Storage of LP is almost indefinate.

Last time I went camping one 20lb/5gal bottle lasted me a week which involved cooking & lantern. And there was still some gas remaining in it.

My gas BBQ grill has been running three years on the same bottle.


----------



## AquaHull (Jun 10, 2012)

I go through a couple 20# tanks per BBQ season, 1 20# tank per week for the blue flame in the barn,and couple 1 # er's during a low light session.

Get a decent fire going, set the 1 # er above it, stand back about 30 yards, hit the tank with a high velocity centerfire rifle round. Propane is heavier than air and sinks into the fire and gives off a pretty flash and flame.


----------



## LunaticFringeInc (Nov 20, 2012)

The Propane itself last just about indefinitely. The refillable tanks like the 20 lbs plus tanks are good for about 10-12 years before they need to be tested and recertified so they can be refilled. Im a full time RVer and I have never had a tank leak on me, now the regulators...that's a different story! Those will go bad after a few years of service.


----------



## Slippy (Nov 14, 2013)

AquaHull said:


> I go through a couple 20# tanks per BBQ season, 1 20# tank per week for the blue flame in the barn,and couple 1 # er's during a low light session.
> 
> Get a decent fire going, set the 1 # er above it, stand back about 30 yards, hit the tank with a high velocity centerfire rifle round. Propane is heavier than air and sinks into the fire and gives off a pretty flash and flame.


Everyone, PLEASE don't do that...unless I am there at least 150 yards away and have my camera rolling!

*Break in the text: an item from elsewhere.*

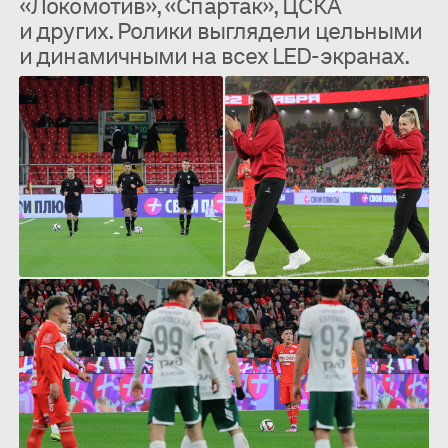
«Локомотив», «Спартак», ЦСКА
и других. Ролики выглядели цельными
и динамичными на всех LED-экранах.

I can see it now...Hey Slippy, hold my beer while I start a fire and put a propane tank over this fire...sound of a bolt being engaged on Aqua's 30-06 from 30 yards...


----------



## PaulS (Mar 11, 2013)

It can cause what is called a "vapor explosion" and the concussion can be very strong. A tablespoon of liquid LPG in a room 8x8x8 feet gives off the same power as 3 sticks of commercial dynamite. 

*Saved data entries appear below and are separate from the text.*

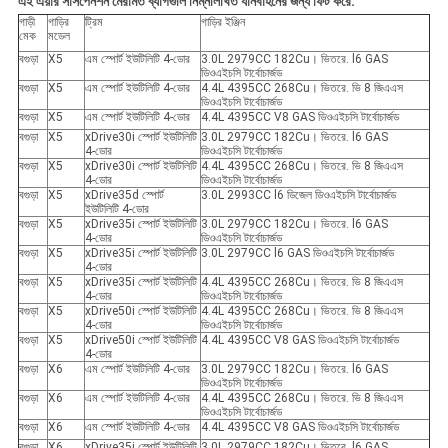
এই এয়ার সাসপেনশন মেরামত ব্যাগগুলি নিম্নলিখিত যানবাহনের জন্য ফিট করে:
গাড়ী
গাড়ির
ট্রিম
গাড়ির ইঞ্জিন
মেক
মডেল
বগুড়া
X5
এম স্পোর্ট ইউটিলিটি 4-ডোর
3.0L 2979CC 182Cu। ভিতরে. l6 GAS
ডিওএইচসি টার্বোচার্জড
বগুড়া
X5
এম স্পোর্ট ইউটিলিটি 4-ডোর
4.4L 4395CC 268Cu। ভিতরে. ভি 8 জিএএস
ডিওএইচসি টার্বোচার্জড
বগুড়া
X5
এম স্পোর্ট ইউটিলিটি 4-ডোর
4.4L 4395CC V8 GAS ডিওএইচসি টার্বোচার্জড
বগুড়া
X5
xDrive30i স্পোর্ট ইউটিলিটি
3.0L 2979CC 182Cu। ভিতরে. l6 GAS
4-ডোর
ডিওএইচসি টার্বোচার্জড
বগুড়া
X5
xDrive30i স্পোর্ট ইউটিলিটি
4.4L 4395CC 268Cu। ভিতরে. ভি 8 জিএএস
4-ডোর
ডিওএইচসি টার্বোচার্জড
বগুড়া
X5
xDrive35d স্পোর্ট
3.0L 2993CC l6 ডিজেল ডিওএইচসি টার্বোচার্জড
ইউটিলিটি 4-ডোর
বগুড়া
X5
xDrive35i স্পোর্ট ইউটিলিটি
3.0L 2979CC 182Cu। ভিতরে. l6 GAS
4-ডোর
ডিওএইচসি টার্বোচার্জড
বগুড়া
X5
xDrive35i স্পোর্ট ইউটিলিটি
3.0L 2979CC l6 GAS ডিওএইচসি টার্বোচার্জড
4-ডোর
বগুড়া
X5
xDrive35i স্পোর্ট ইউটিলিটি
4.4L 4395CC 268Cu। ভিতরে. ভি 8 জিএএস
4-ডোর
ডিওএইচসি টার্বোচার্জড
বগুড়া
X5
xDrive50i স্পোর্ট ইউটিলিটি
4.4L 4395CC 268Cu। ভিতরে. ভি 8 জিএএস
4-ডোর
ডিওএইচসি টার্বোচার্জড
বগুড়া
X5
xDrive50i স্পোর্ট ইউটিলিটি
4.4L 4395CC V8 GAS ডিওএইচসি টার্বোচার্জড
4-ডোর
বগুড়া
X6
এম স্পোর্ট ইউটিলিটি 4-ডোর
3.0L 2979CC 182Cu। ভিতরে. l6 GAS
ডিওএইচসি টার্বোচার্জড
বগুড়া
X6
এম স্পোর্ট ইউটিলিটি 4-ডোর
4.4L 4395CC 268Cu। ভিতরে. ভি 8 জিএএস
ডিওএইচসি টার্বোচার্জড
বগুড়া
X6
এম স্পোর্ট ইউটিলিটি 4-ডোর
4.4L 4395CC V8 GAS ডিওএইচসি টার্বোচার্জড
বগুড়া
X6
xDrive35i স্পোর্ট ইউটিলিটি
3.0L 2979CC 182Cu। ভিতরে. l6 GAS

LP is the most dangerous fuel to store. Even a small leak will find the lowest point in the area and build up until it finds an ignition source. You can't smell it until it is stirred around so that it is at nose height. It isn't like natural gas - it is heavier than air so by the time you smell it - it's already a bomb. At extremely low temps it will remain in liquid form (-35F to -43F) when the temp rises the liquid expands to 100 times its volume. Just a cup of liquid can obliterate you home. That is why you have to store it outside, at least 20 feet from electrical outlets or flames. 

It is in widespread use with installed storage tanks and is taken for granted as being "completely safe" but there are explosions and fires every year caused by leaks and improper handling. Please, be careful if you store large quantities and check for leaks often - with soapy water in a spray bottle - not with a candle!


----------



## Go2ndAmend (Apr 5, 2013)

I've seen a 5 gallon tank on the front of a travel trailer explode and remove the front half of the trailer. Luckily, no one was inside. Propane is a wonderful fuel when handled properly and very deadly when not. As far as storage goes, the gas itself will last indefinitely. On some of the smaller bottles, rust may become a problem over time on the threads.


----------



## Montana Rancher (Mar 4, 2013)

PaulS said:


> It can cause what is called a "vapor explosion" and the concussion can be very strong. A tablespoon of liquid LPG in a room 8x8x8 feet gives off the same power as 3 sticks of commercial dynamite.
> 
> LP is the most dangerous fuel to store. Even a small leak will find the lowest point in the area and build up until it finds an ignition source. You can't smell it until it is stirred around so that it is at nose height. It isn't like natural gas - it is heavier than air so by the time you smell it - it's already a bomb. At extremely low temps it will remain in liquid form (-35F to -43F) when the temp rises the liquid expands to 100 times its volume. Just a cup of liquid can obliterate you home. That is why you have to store it outside, at least 20 feet from electrical outlets or flames.
> 
> It is in widespread use with installed storage tanks and is taken for granted as being "completely safe" but there are explosions and fires every year caused by leaks and improper handling. Please, be careful if you store large quantities and check for leaks often - with soapy water in a spray bottle - not with a candle!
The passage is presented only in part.